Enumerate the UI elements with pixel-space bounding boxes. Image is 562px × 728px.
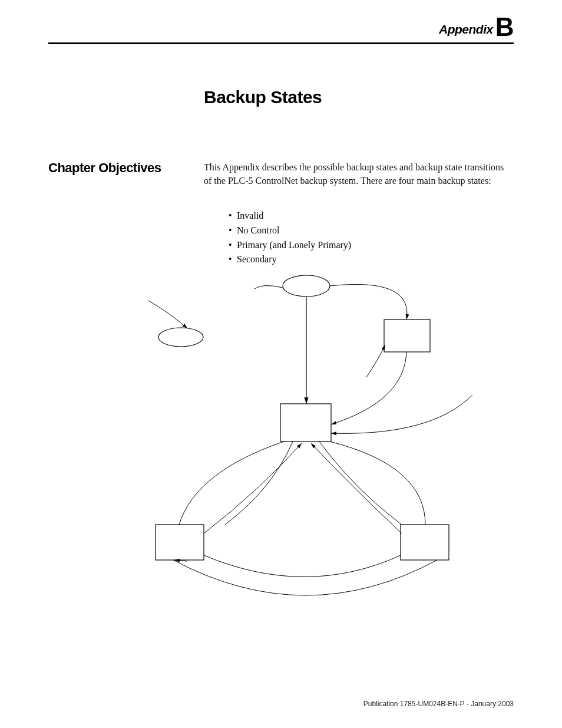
- page-title: Backup States: [204, 87, 322, 107]
- header-rule: [48, 42, 514, 44]
- start-node: [283, 275, 330, 297]
- diagram-edge: [148, 301, 187, 328]
- diagram-edge: [331, 395, 472, 433]
- diagram-edge: [173, 560, 437, 595]
- diagram-edge: [204, 555, 401, 577]
- list-item: •Invalid: [229, 209, 351, 223]
- page-header: AppendixB: [48, 22, 514, 44]
- bullet-list: •Invalid •No Control •Primary (and Lonel…: [229, 209, 351, 267]
- diagram-edge: [204, 443, 302, 533]
- state-node-center: [280, 404, 331, 442]
- list-item: •Secondary: [229, 252, 351, 267]
- bullet-dot-icon: •: [229, 252, 237, 267]
- diagram-edge: [254, 285, 283, 289]
- diagram-edge: [330, 442, 425, 525]
- list-item: •No Control: [229, 223, 351, 238]
- diagram-edge: [331, 352, 406, 424]
- appendix-label-line: AppendixB: [48, 22, 514, 37]
- diagram-edge: [319, 442, 402, 525]
- bullet-text: Primary (and Lonely Primary): [237, 238, 351, 253]
- bullet-text: Invalid: [237, 209, 263, 223]
- appendix-letter: B: [495, 12, 514, 41]
- footer-text: Publication 1785-UM024B-EN-P - January 2…: [363, 700, 514, 708]
- list-item: •Primary (and Lonely Primary): [229, 238, 351, 253]
- bullet-dot-icon: •: [229, 223, 237, 238]
- bullet-dot-icon: •: [229, 238, 237, 253]
- bullet-dot-icon: •: [229, 209, 237, 223]
- state-node-upper-right: [384, 319, 430, 352]
- state-node-lower-right: [401, 525, 449, 560]
- body-paragraph: This Appendix describes the possible bac…: [204, 160, 514, 187]
- bullet-text: No Control: [237, 223, 279, 238]
- diagram-edge: [311, 443, 402, 533]
- state-node-lower-left: [156, 525, 204, 560]
- diagram-edge: [366, 345, 385, 377]
- diagram-edge: [330, 284, 407, 319]
- aux-node: [158, 328, 203, 347]
- diagram-edge: [225, 442, 293, 525]
- appendix-word: Appendix: [439, 22, 493, 36]
- section-heading: Chapter Objectives: [48, 160, 161, 176]
- state-diagram: [48, 271, 514, 625]
- bullet-text: Secondary: [237, 252, 277, 267]
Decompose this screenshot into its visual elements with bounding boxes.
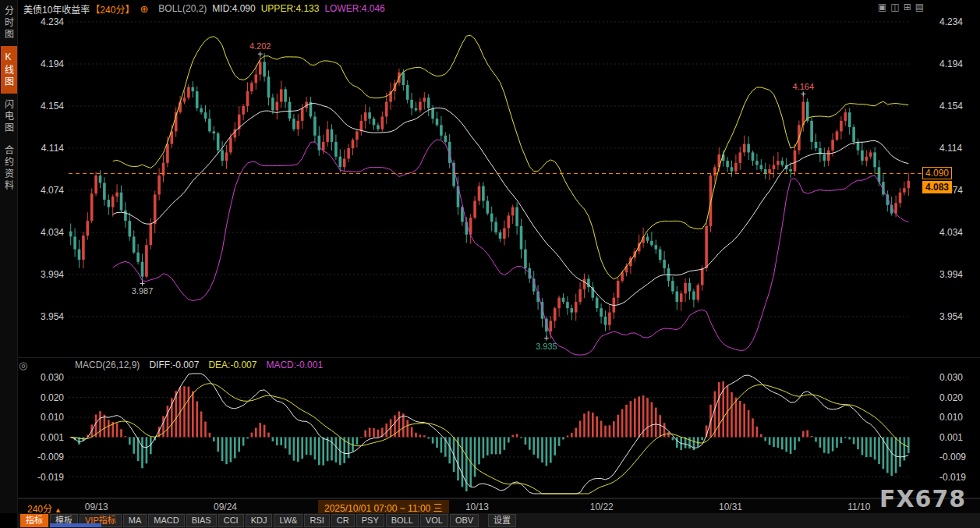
macd-axis-label: 0.020	[17, 392, 64, 403]
sidebar-item-contract-info[interactable]: 合约资料	[1, 140, 17, 197]
time-axis: 240分▲ 2025/10/01 07:00 ~ 11:00 三 09/1309…	[17, 498, 980, 514]
dual-chart-icon[interactable]: ◫	[890, 2, 899, 12]
watermark: FX678	[879, 485, 966, 512]
macd-label: MACD(26,12,9)	[75, 360, 140, 370]
grid-chart-icon[interactable]: ⊞	[904, 2, 911, 12]
bottom-toolbar: 指标模板VIP指标MAMACDBIASCCIKDJLW&RSICRPSYBOLL…	[17, 513, 980, 528]
toolbar-item-obv[interactable]: OBV	[450, 514, 479, 527]
sidebar: 分时图K线图闪电图合约资料	[0, 0, 18, 513]
macd-axis-label: -0.009	[17, 452, 64, 462]
boll-lower-readout: LOWER:4.046	[324, 3, 384, 14]
toolbar-item-bias[interactable]: BIAS	[186, 514, 217, 527]
y-axis-label: 3.994	[17, 269, 64, 280]
chart-canvas[interactable]: 4.2023.9874.1643.935	[0, 0, 980, 528]
macd-macd-readout: MACD:-0.001	[266, 360, 323, 370]
toolbar-item-vol[interactable]: VOL	[420, 514, 448, 527]
toolbar-item-cci[interactable]: CCI	[218, 514, 244, 527]
sidebar-item-time-share-chart[interactable]: 分时图	[1, 0, 17, 46]
chart-info-bar: 美债10年收益率 【240分】 ⊕ BOLL(20,2) MID:4.090 U…	[23, 2, 385, 15]
y-axis-label: 4.234	[17, 16, 64, 27]
annotation-3.935: 3.935	[536, 342, 557, 351]
y-axis-label: 4.194	[939, 58, 980, 69]
y-axis-label: 4.114	[939, 143, 980, 154]
y-axis-label: 3.994	[939, 269, 980, 280]
x-axis-label: 10/13	[465, 501, 489, 512]
y-axis-label: 4.154	[939, 101, 980, 112]
indicator-settings-icon[interactable]: ◎	[19, 360, 27, 371]
toolbar-item-cr[interactable]: CR	[331, 514, 355, 527]
window-controls: ▣◫⊞▤	[878, 2, 924, 12]
macd-axis-label: 0.010	[17, 412, 64, 423]
macd-axis-label: -0.009	[939, 452, 980, 462]
annotation-3.987: 3.987	[132, 286, 154, 296]
sidebar-item-candlestick-chart[interactable]: K线图	[1, 46, 17, 94]
boll-upper-readout: UPPER:4.133	[261, 3, 320, 14]
macd-axis-label: 0.001	[939, 432, 980, 443]
y-axis-label: 4.194	[17, 58, 64, 69]
x-axis-label: 10/22	[590, 501, 614, 512]
macd-axis-label: 0.020	[939, 392, 980, 403]
maximize-icon[interactable]: ▤	[915, 2, 924, 12]
y-axis-label: 4.114	[17, 143, 64, 154]
toolbar-item-indicators[interactable]: 指标	[20, 514, 48, 527]
macd-axis-label: 0.010	[939, 412, 980, 423]
macd-axis-label: 0.030	[939, 372, 980, 383]
last-price-tag: 4.083	[922, 181, 952, 193]
toolbar-item-settings[interactable]: 设置	[488, 514, 516, 527]
boll-label: BOLL(20,2)	[158, 3, 207, 14]
y-axis-label: 4.034	[17, 227, 64, 238]
boll-mid-readout: MID:4.090	[212, 3, 255, 14]
annotation-4.202: 4.202	[249, 41, 271, 51]
macd-axis-label: -0.019	[939, 472, 980, 483]
y-axis-label: 3.954	[939, 311, 980, 322]
candlestick-series	[69, 53, 910, 338]
y-axis-label: 4.154	[17, 101, 64, 112]
boll-lower-line	[113, 140, 909, 355]
toolbar-item-psy[interactable]: PSY	[356, 514, 384, 527]
toolbar-item-ma[interactable]: MA	[123, 514, 147, 527]
chart-title: 美债10年收益率	[23, 2, 90, 16]
x-axis-label: 09/24	[214, 501, 237, 512]
toolbar-item-lwr[interactable]: LW&	[274, 514, 302, 527]
macd-axis-label: 0.030	[17, 372, 64, 383]
toolbar-item-boll[interactable]: BOLL	[386, 514, 419, 527]
app-root: 4.2023.9874.1643.935 美债10年收益率 【240分】 ⊕ B…	[0, 0, 980, 528]
macd-dea-readout: DEA:-0.007	[208, 360, 256, 370]
macd-info-bar: MACD(26,12,9) DIFF:-0.007 DEA:-0.007 MAC…	[70, 360, 323, 370]
link-icon[interactable]: ⊕	[140, 3, 148, 15]
toolbar-item-kdj[interactable]: KDJ	[246, 514, 273, 527]
macd-axis-label: 0.001	[17, 432, 64, 443]
x-axis-label: 10/31	[719, 501, 742, 512]
macd-axis-label: -0.019	[17, 472, 64, 483]
macd-diff-readout: DIFF:-0.007	[149, 360, 199, 370]
period-tag: 【240分】	[90, 2, 134, 16]
current-price-tag: 4.090	[922, 167, 952, 179]
x-axis-label: 09/13	[85, 501, 108, 512]
y-axis-label: 3.954	[17, 311, 64, 322]
boll-upper-line	[113, 35, 909, 279]
toolbar-item-rsi[interactable]: RSI	[304, 514, 329, 527]
sidebar-item-lightning-chart[interactable]: 闪电图	[1, 94, 17, 140]
x-axis-label: 11/10	[847, 501, 870, 512]
toolbar-item-macd[interactable]: MACD	[148, 514, 184, 527]
y-axis-label: 4.034	[939, 227, 980, 238]
y-axis-label: 4.074	[17, 185, 64, 196]
y-axis-label: 4.234	[939, 16, 980, 27]
scrollbar-thumb[interactable]	[50, 523, 101, 527]
single-chart-icon[interactable]: ▣	[878, 2, 886, 12]
boll-mid-line	[113, 104, 909, 306]
annotation-4.164: 4.164	[793, 82, 815, 91]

### ASSIGNED TASK
Among the lines of the data, which ones contain the word "icon"? Show them.

### WRITTEN RESPONSE
- bullet-dot-icon: •: [229, 252, 237, 267]
- bullet-dot-icon: •: [229, 223, 237, 238]
- bullet-dot-icon: •: [229, 238, 237, 253]
- bullet-dot-icon: •: [229, 209, 237, 223]
dual-chart-icon[interactable]: ◫	[890, 2, 899, 12]
grid-chart-icon[interactable]: ⊞	[904, 2, 911, 12]
indicator-settings-icon[interactable]: ◎	[19, 360, 27, 371]
maximize-icon[interactable]: ▤	[915, 2, 924, 12]
link-icon[interactable]: ⊕	[140, 3, 148, 15]
single-chart-icon[interactable]: ▣	[878, 2, 886, 12]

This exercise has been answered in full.